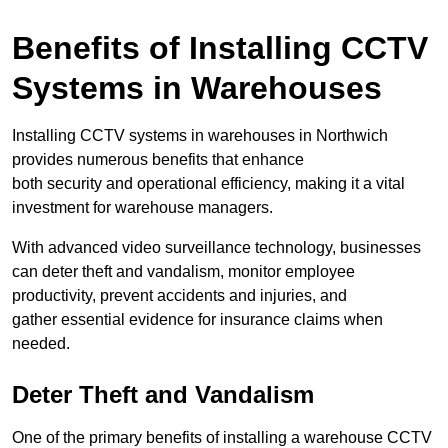
Benefits of Installing CCTV
Systems in Warehouses
Installing CCTV systems in warehouses in Northwich
provides numerous benefits that enhance
both security and operational efficiency, making it a vital
investment for warehouse managers.
With advanced video surveillance technology, businesses
can deter theft and vandalism, monitor employee
productivity, prevent accidents and injuries, and
gather essential evidence for insurance claims when
needed.
Deter Theft and Vandalism
One of the primary benefits of installing a warehouse CCTV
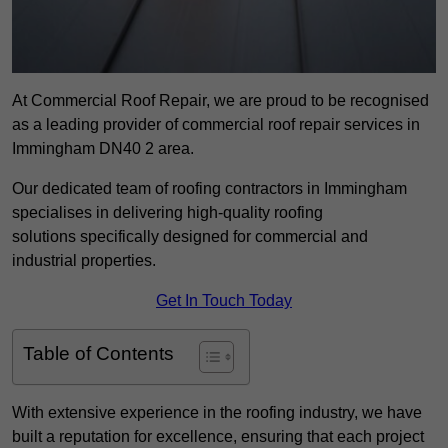
At Commercial Roof Repair, we are proud to be recognised
as a leading provider of commercial roof repair services in
Immingham DN40 2 area.
Our dedicated team of roofing contractors in Immingham
specialises in delivering high-quality roofing
solutions specifically designed for commercial and
industrial properties.
Get In Touch Today
Table of Contents
With extensive experience in the roofing industry, we have
built a reputation for excellence, ensuring that each project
+ + + + +
ASSIGNED TASK: What you return must be the entries above, exactly as they appear, without any pictures.

THE COMPLETED TASK:
Benefits of Installing CCTV
Systems in Warehouses
Installing CCTV systems in warehouses in Northwich
provides numerous benefits that enhance
both security and operational efficiency, making it a vital
investment for warehouse managers.
With advanced video surveillance technology, businesses
can deter theft and vandalism, monitor employee
productivity, prevent accidents and injuries, and
gather essential evidence for insurance claims when
needed.
Deter Theft and Vandalism
One of the primary benefits of installing a warehouse CCTV
At Commercial Roof Repair, we are proud to be recognised
as a leading provider of commercial roof repair services in
Immingham DN40 2 area.
Our dedicated team of roofing contractors in Immingham
specialises in delivering high-quality roofing
solutions specifically designed for commercial and
industrial properties.
Get In Touch Today
Table of Contents
With extensive experience in the roofing industry, we have
built a reputation for excellence, ensuring that each project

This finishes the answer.